The men, who got organized at an Arby's restaurant and claim to have hundreds of tribal members, refuse to recognize U.S or state laws, have issued their own drivers' licenses and filed countless lawsuits against Utah authorities for ignoring their sovereignty.

In a decision Monday, following a trial last week, U.S. District Judge Stephen P. Friot ordered the men to stop pretending to be Indians and pay Uintah County damages. He called their tribe a "complete sham."

The group calls itself the Wampanoag Nation, borrowing from the name of Mashpee-Wampanoag Nation, a Massachusetts tribe that greeted the Pilgrims in 1620.

Officials of the federally recognized tribe told The Associated Press the Utah men were obvious impostors.

The tribe deals often with phony membership claims, said Gayle Andrews, a spokeswoman for the Mashpee-Wampanoag Nation.

It has strict rules of lineage dating to the 19th century. In the most feeble attempts to prove tribal affinity, others have offered pictures of their grandmothers dressed as Indian princesses, she said.

"A lot of white people are like, 'I'm Wampanoag,"' Andrews said. "But you can't just Google yourself into membership. It's not doable."

Members of the Utah group have challenged traffic stops and other encounters with authorities, filing a host of lawsuits and unenforceable debt judgments that soured the credit rating of at least one sheriff's deputy.

In one of its most audacious claims, the group recorded a $250 million debt against Uintah County Attorney JoAnn Stringham with a state agency.

Uintah County turned one of the bogus lawsuits into counterclaims for racketeering and fraud.

Friot said the four men and their organizations owe money to the county for damages caused by excessive litigation.

"They started playing this game in 2003, but we've been dealing with these guys for 25 years with their own sovereign city," said Ed Peterson, deputy county attorney.

"First, we walked into the U.S. Attorney's Office on this case and they said, 'Come on, these are a bunch of nuts.' But they wouldn't leave us alone," said Peterson, who credited attorney Jesse Trentadue with deciding to countersue for civil fraud.

The group's leader is Dale Stevens, 69, who lives without phone service in an unincorporated part of Uintah County.

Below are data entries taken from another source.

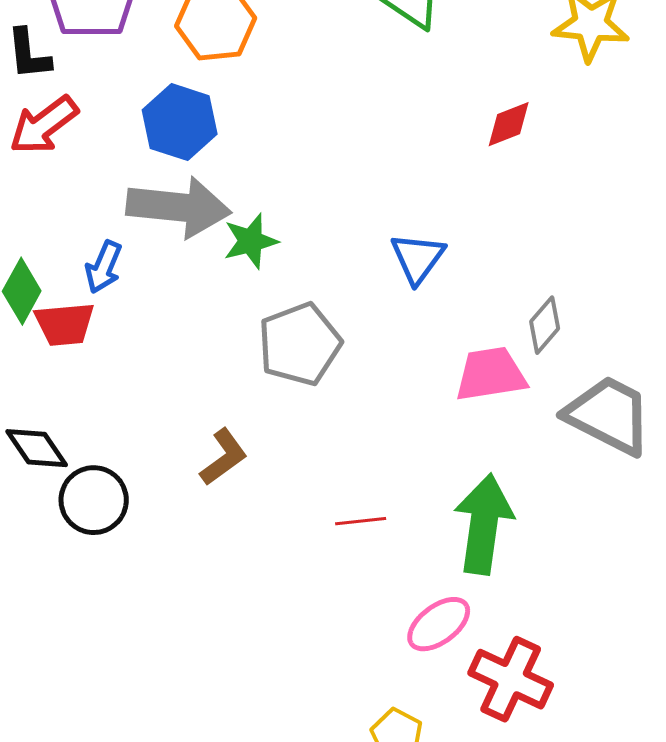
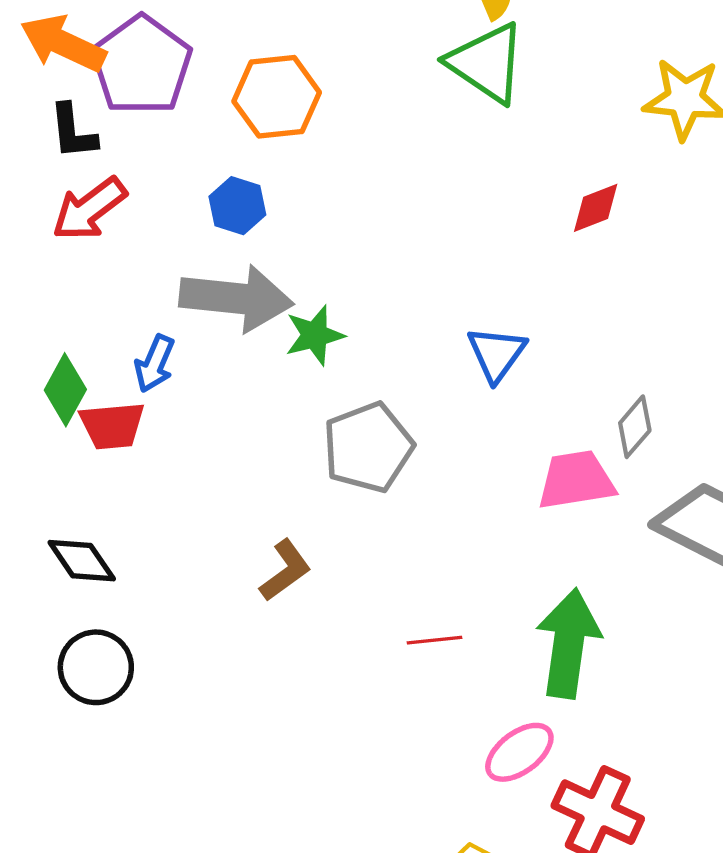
blue hexagon: (180, 122) -> (237, 206), size x0.7
black circle: (94, 500) -> (96, 667), moved

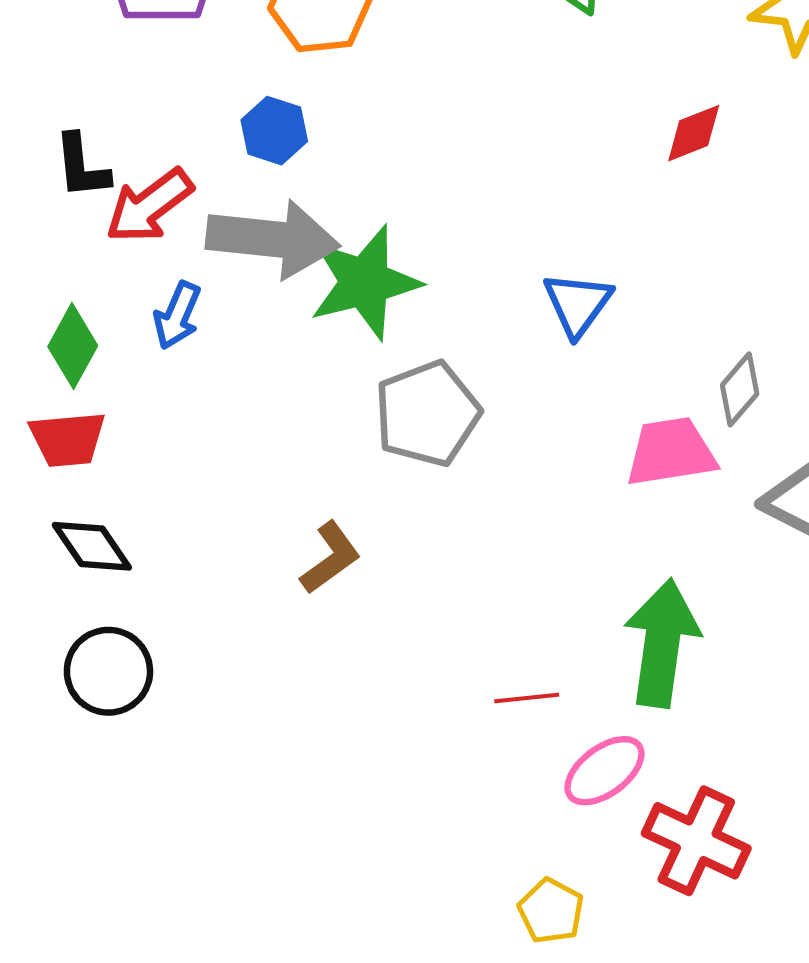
black L-shape: (73, 132) -> (82, 166), moved
red arrow: (89, 209) -> (149, 206), moved
green star: (315, 335) -> (365, 282), size x1.6
red trapezoid: (112, 426) -> (68, 439), moved
red line: (434, 640) -> (527, 698), moved

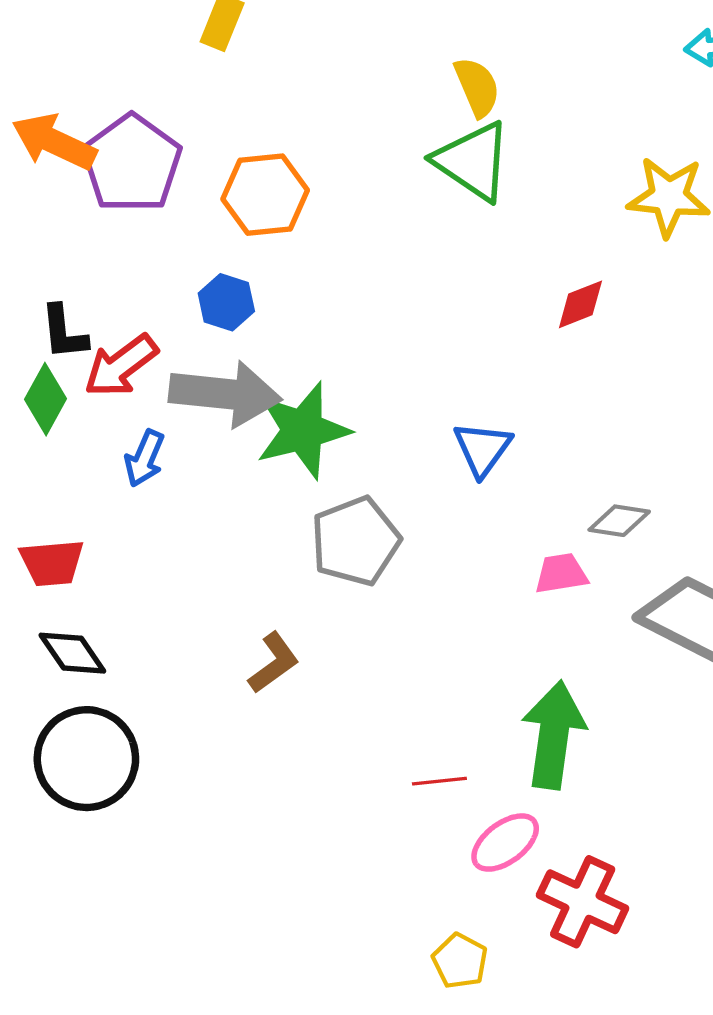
green diamond: (73, 346) -> (46, 399), moved
gray diamond: (740, 389) -> (619, 521), turned 58
pink trapezoid: (671, 452) -> (561, 573), size x0.7
black circle: (108, 671) -> (86, 759), size x1.4

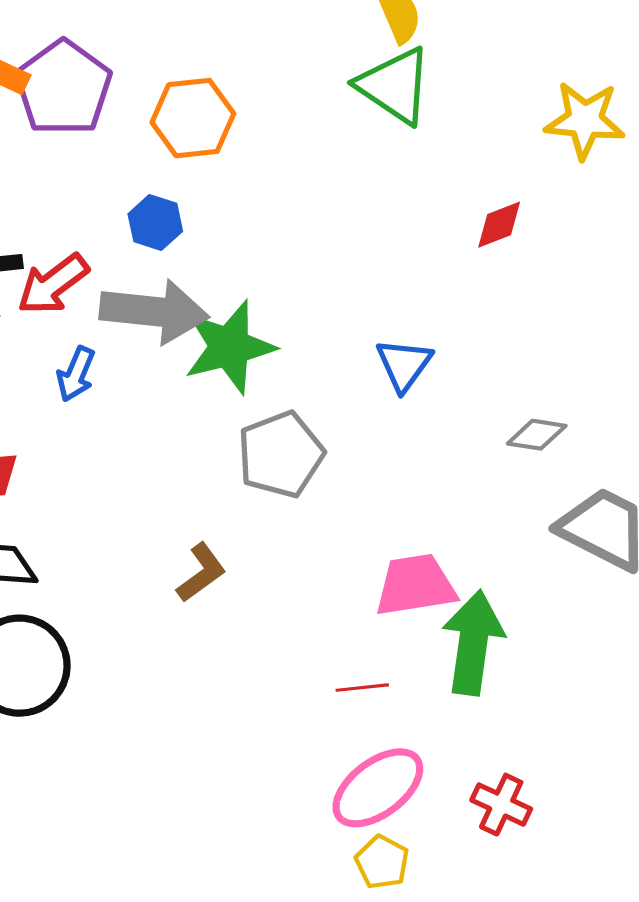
pink trapezoid: (561, 573) -> (415, 585), moved, size x1.6
pink ellipse: (505, 843) -> (378, 788), moved, size x1.4
red cross: (583, 902) -> (501, 805), size x0.7

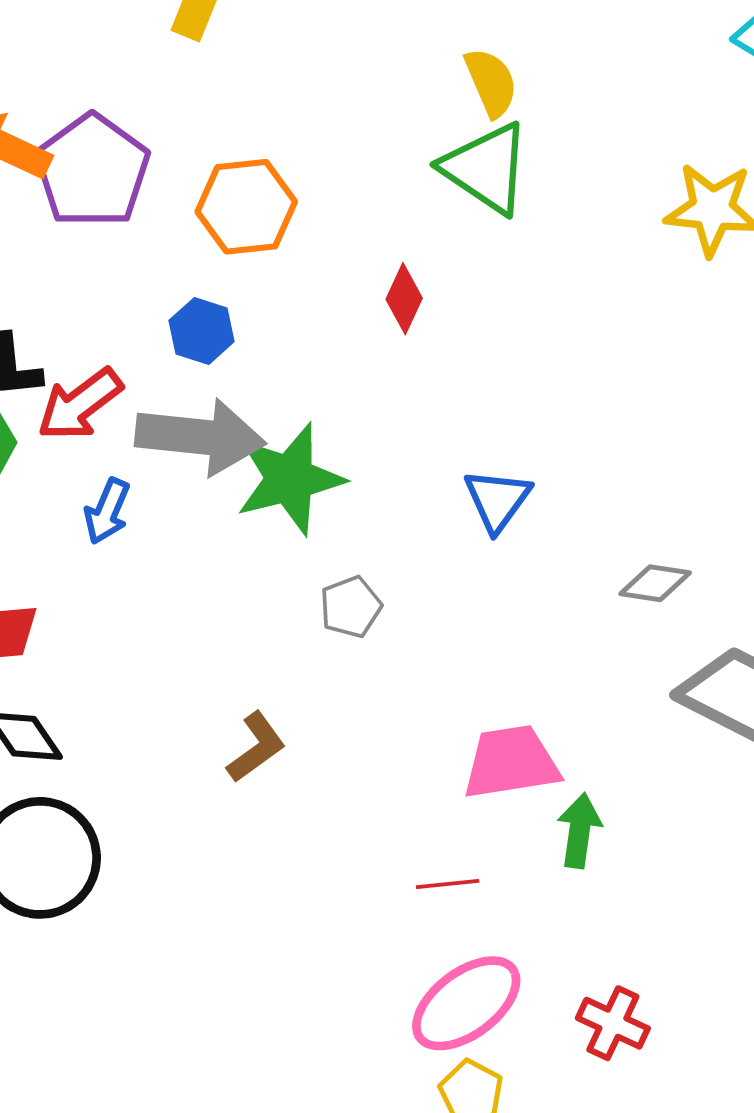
red diamond: (499, 225) -> (404, 299), moved, turned -44
gray pentagon: (281, 455) -> (351, 607), size x0.6
green arrow: (473, 643) -> (579, 831), size x0.6

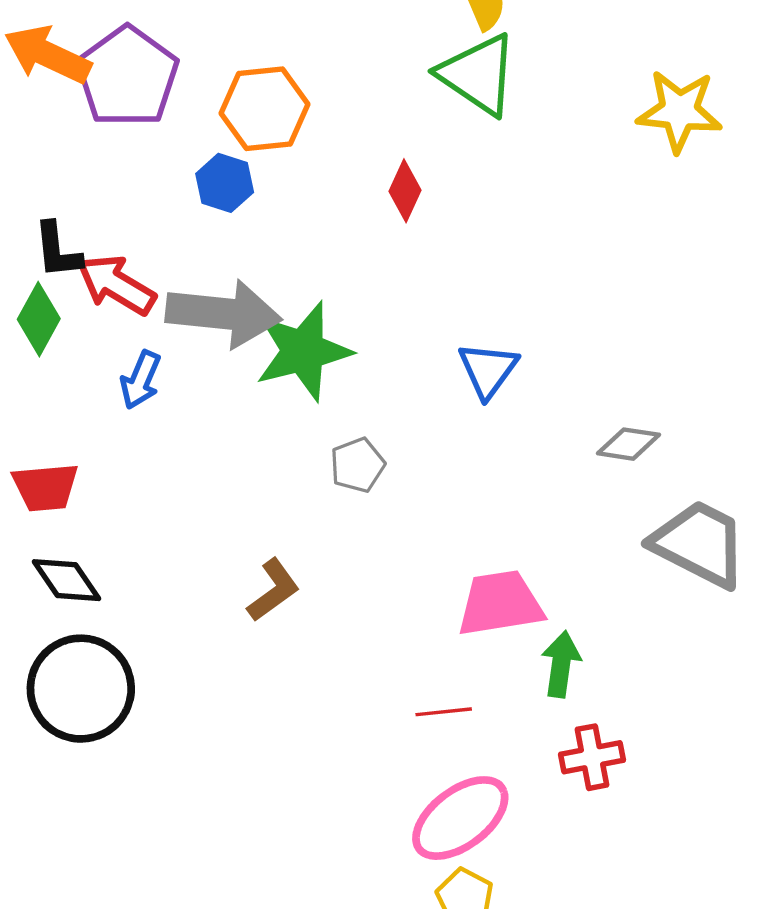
blue hexagon: (202, 331) -> (225, 183), moved
red arrow: (80, 404) -> (116, 285), turned 68
red cross: (613, 1023) -> (592, 757), moved, turned -36

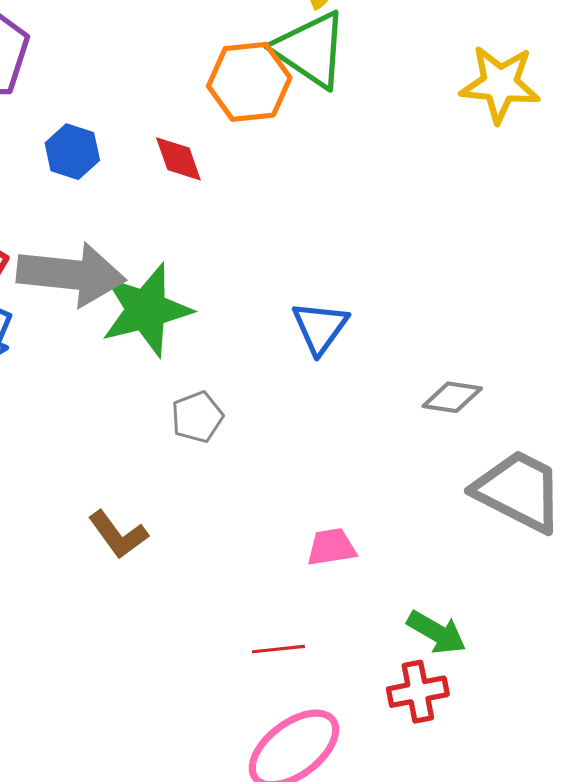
orange hexagon: (264, 109) -> (249, 82), moved
red diamond: (405, 191) -> (178, 159), moved, turned -44
brown L-shape: (273, 590) -> (118, 535), turned 90
pink trapezoid: (500, 603) -> (331, 547), size x0.6
green arrow: (561, 664) -> (437, 632), moved, turned 112

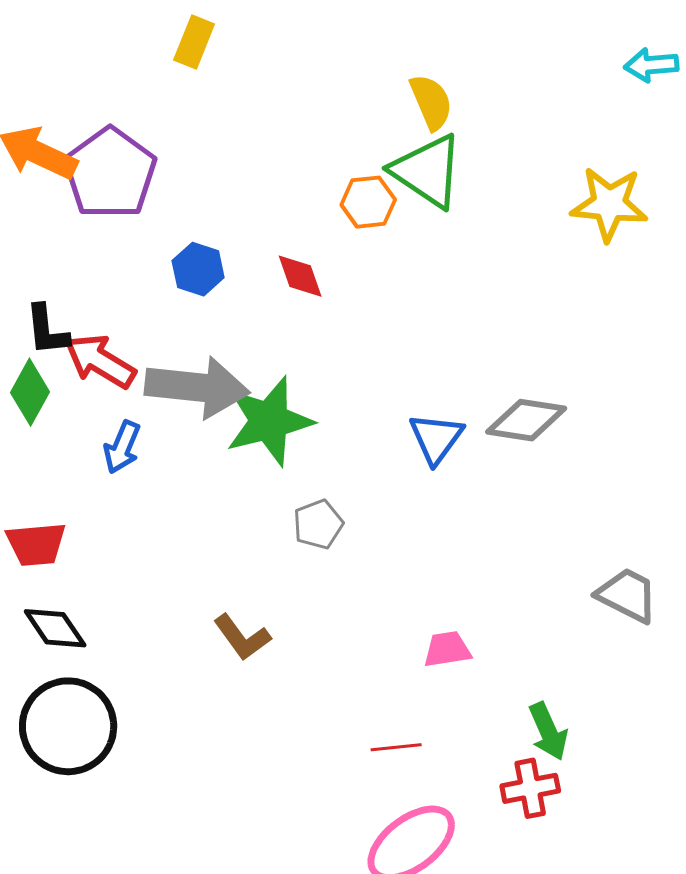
orange hexagon: (249, 82) -> (368, 202), size x0.7
gray diamond: (452, 397) -> (526, 420), moved, size x1.4
gray trapezoid: (519, 491) -> (627, 595), size x0.7
green arrow: (437, 632) -> (548, 731), turned 36

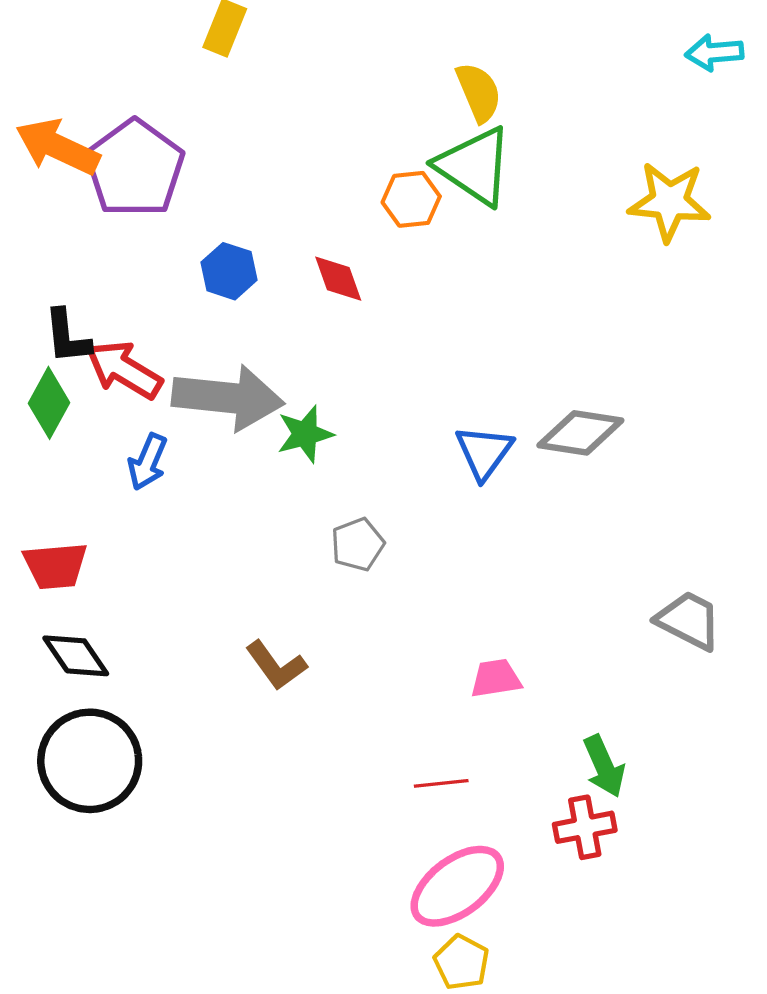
green star: (269, 421) -> (305, 434), size x0.6

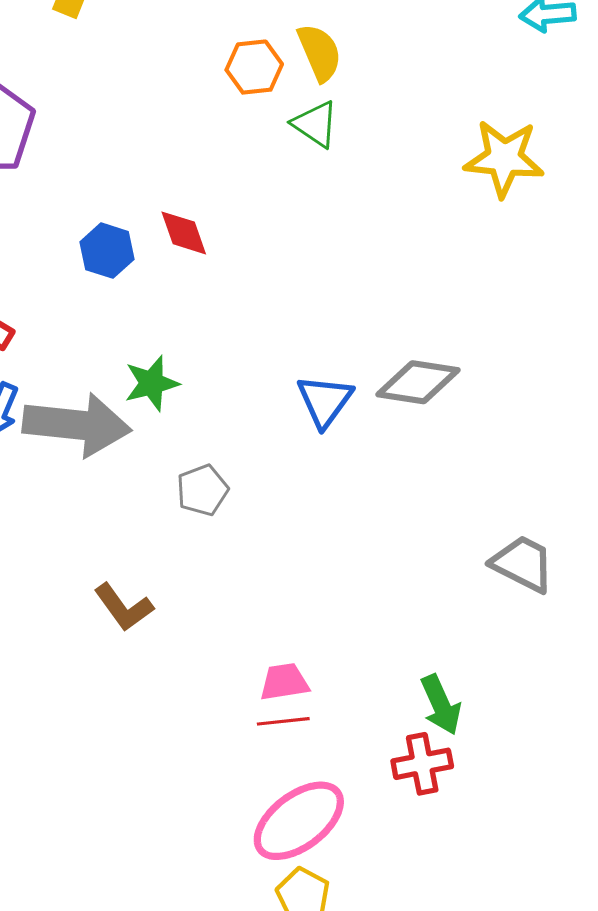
green triangle: (474, 166) -> (315, 124), size x0.6
orange hexagon: (411, 199) -> (254, 67), moved
blue hexagon: (229, 271) -> (107, 251), moved
gray arrow: (228, 398) -> (77, 425), moved
pink trapezoid: (496, 678) -> (284, 682), moved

He claims a 13-acre patch to be sovereign. Efforts to reach Stevens were unsuccessful Monday.

"We're concerned about the judgment against the people of our tribe," said Martin Campbell, a retired 56-year-old mechanic, who claims to be law-enforcement minister for the Wampanoag Nation of Utah.

Campbell maintained he had some Indian blood but said none of the leaders or members ever offered proof of Indian ancestry.

The group has been unsuccessful in getting federal recognition as a tribe, he said.

Besides Stevens and Campbell, James W. Burbank and Thomas Smith are covered by the judge's order. They all represented themselves at trial.

Friot is a federal judge in Oklahoma who traveled to Utah to hear the case because federal judges here have been sued by Stevens.